You are snowboarding above your level. What this means is you’re good. So good it’s time for you to step up to bigger shit. When I made the comment above about brands making decks that are specifically designed to void the warranty; this is where that comment has weight. Dan Brisse can go huge and his board takes what he dishes out and then over time it’s had too much and finally dies. Pro boards actually go quite a long ways. I’m talking a majority of the season if not more. Now why is that? They are doing this super heavy shit, but their boards don’t break. It’s because they’re doing it cleaner and have the science of things locked up. If you are mounting your rail tricks right and stomping your jumps the board can actually deal with the abuse. If you’re not quite there and you’re dinging your lip slides and not going fast enough gapping out to stuff it will break.

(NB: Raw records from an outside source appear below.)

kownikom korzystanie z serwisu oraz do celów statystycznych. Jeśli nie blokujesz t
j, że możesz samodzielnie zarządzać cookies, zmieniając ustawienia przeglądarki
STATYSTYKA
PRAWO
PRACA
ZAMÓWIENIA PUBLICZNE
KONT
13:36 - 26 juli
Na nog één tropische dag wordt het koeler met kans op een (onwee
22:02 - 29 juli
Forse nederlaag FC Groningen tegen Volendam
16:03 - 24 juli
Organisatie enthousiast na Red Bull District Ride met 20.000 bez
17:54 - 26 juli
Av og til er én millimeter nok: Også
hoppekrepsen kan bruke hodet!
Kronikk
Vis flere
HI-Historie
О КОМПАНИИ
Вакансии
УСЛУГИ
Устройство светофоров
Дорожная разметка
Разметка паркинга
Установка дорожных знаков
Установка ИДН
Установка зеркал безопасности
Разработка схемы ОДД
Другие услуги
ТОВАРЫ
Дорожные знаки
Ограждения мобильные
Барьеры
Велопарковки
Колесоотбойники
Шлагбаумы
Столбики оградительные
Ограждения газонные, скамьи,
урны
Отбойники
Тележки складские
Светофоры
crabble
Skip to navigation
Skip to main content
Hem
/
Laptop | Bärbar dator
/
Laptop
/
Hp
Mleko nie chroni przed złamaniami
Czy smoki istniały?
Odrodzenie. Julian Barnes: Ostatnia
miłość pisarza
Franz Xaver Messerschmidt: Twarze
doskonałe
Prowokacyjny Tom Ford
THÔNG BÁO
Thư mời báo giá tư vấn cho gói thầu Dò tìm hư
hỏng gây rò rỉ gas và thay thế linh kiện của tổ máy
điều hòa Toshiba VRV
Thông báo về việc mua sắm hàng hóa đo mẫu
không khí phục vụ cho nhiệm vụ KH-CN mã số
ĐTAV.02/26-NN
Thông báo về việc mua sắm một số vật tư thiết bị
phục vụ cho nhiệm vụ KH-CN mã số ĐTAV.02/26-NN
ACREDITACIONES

You’re a monster. You are Frank April and you are doing stuff so big that the board can’t handle it. Congrats, but if you are that good you need to keep in mind that pros get free snowboards and you don’t. Does that mean dial it back? Absolutely not, what that means is it’s a cost of doing business. You want to go hard on shit you’re gonna break boards and you need to understand that you will have to pony up some coin.
There is not a lot board brands can do to beef up their boards beyond what they’ve done already. If you want a fun park board with a softer flex it’s not gonna be bullet proof. You want a bulletproof deck? Buy a Never Summer and ride that 2×8 down the hill cursing the board all the way to the ATM machine. It is what it is. You can’t have your cake and eat it too.
The other thing is… don’t be a tough guy and “finish” your deck. If you have a legitimate odd ball break send the board back. Putting your foot in the crack and breaking it is just pretty much throwing you chance at a warranty right out the window. If you got a box in your Subaru full of freshies than by all means, but again you bring that in to a shop all decapitated and it’s over.
I can’t speak for other shops, but I can say the brands we carry go out of their way to make it right with the customer. Core shops have relationships with the reps and the brands and are usually able to do something for you. Shops like the ones I speak of carry boards from brands that are snowboarder owned and operated. They know what it’s like to be bummed on a deck and I promise they don’t want that for you. When you’re cursing whatever brand to your friends. Remember, you either ride a bulletproof plank that is the equivalent of riding a picnic table on it’s back down the hill or you ride that damn-nice very well built park deck. Also, I recommend stepping up from the four hundred dollar range; a lot of pro models have that extra tech in them that adds a few seasons to that life span. Or perhaps in your case it will get you through the season… ha ha! Come on guys give your local shop a break… whooo whah! Don’t judge me.